A frase atingiu Conceição como uma flecha impensada. Os ventos da conversa mudaram de súbito.
- Menor sorte? Menor sorte é ter um acidente de automóvel e não ter três. Menor sorte é estragar a máquina do café e não todo o equipamento electrónico que esteja por perto. Menor sorte é um eufemismo, Ana. Será que vocês não compreendem? O azar tem uma atracção pérfida pela Ofélia e nós somos apanhadas pela onda gigante como se estivéssemos em pleno oceano numa pequena canoa. Eu não concordo.

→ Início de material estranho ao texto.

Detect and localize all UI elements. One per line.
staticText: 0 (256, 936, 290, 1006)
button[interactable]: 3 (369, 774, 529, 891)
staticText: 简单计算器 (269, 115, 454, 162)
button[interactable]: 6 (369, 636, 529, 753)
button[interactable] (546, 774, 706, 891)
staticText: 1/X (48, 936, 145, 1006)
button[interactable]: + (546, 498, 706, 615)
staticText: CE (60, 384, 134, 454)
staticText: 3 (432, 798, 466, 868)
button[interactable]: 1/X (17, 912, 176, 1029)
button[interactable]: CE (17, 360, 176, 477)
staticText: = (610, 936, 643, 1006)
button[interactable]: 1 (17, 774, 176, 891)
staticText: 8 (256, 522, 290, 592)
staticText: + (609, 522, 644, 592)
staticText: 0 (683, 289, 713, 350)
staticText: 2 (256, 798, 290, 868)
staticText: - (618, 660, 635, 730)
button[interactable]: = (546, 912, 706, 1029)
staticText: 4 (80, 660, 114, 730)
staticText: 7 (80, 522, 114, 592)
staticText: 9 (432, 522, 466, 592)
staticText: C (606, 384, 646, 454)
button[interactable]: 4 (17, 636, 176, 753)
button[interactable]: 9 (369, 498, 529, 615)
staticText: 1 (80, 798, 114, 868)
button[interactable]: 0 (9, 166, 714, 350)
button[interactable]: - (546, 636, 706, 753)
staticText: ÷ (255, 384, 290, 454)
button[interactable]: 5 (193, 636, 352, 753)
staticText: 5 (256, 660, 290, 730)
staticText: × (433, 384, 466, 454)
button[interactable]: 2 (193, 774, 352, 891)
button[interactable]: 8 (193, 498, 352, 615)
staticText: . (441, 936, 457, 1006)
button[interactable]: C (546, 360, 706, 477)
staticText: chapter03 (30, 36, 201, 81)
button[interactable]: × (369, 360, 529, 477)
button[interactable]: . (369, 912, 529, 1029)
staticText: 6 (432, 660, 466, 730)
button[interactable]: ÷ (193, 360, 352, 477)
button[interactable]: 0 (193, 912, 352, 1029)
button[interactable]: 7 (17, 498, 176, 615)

Desculpem-me, eu não posso concordar.
O facto é que Conceição era quem mais tinha sido prejudicada pelos azares de Ofélia nas ruas da Índia. Podia ter morrido ali, de intoxicação alimentar, no meio daquela gente famélica, das instalações insalubres, do calor peganhento… Que pavor imenso à sensação de vómito permanente, de convulsão ácida, de cheiro amargo, de suor. Não, definitivamente, Conceição ainda não tinha recuperado do sucedido há onze meses, daquele azar, permanente, rodeando Ofélia como as moscas rodeavam aquelas crianças mal-cheirosas.
Leonor tomou a palavra, erguendo a compasso o corpo, como que para acentuar a autoridade que os anos lhe conferiram.
- Eu durmo no quarto com a Ofélia, se necessário. Voltando-se para Conceição, diz-lhe: - A verdade é que tu também não és a típica aventureira e, ainda assim, arriscámos levar-te connosco para o Quénia e para Índia e passámos as viagens inteiras a descobrir o teu horror pelo calor, pelas pessoas, pelas ruas, pelos mosquitos, pela comida, por tudo e mais alguma coisa. E tratar a Ofélia como um íman de todos os azares é muito, muito injusto.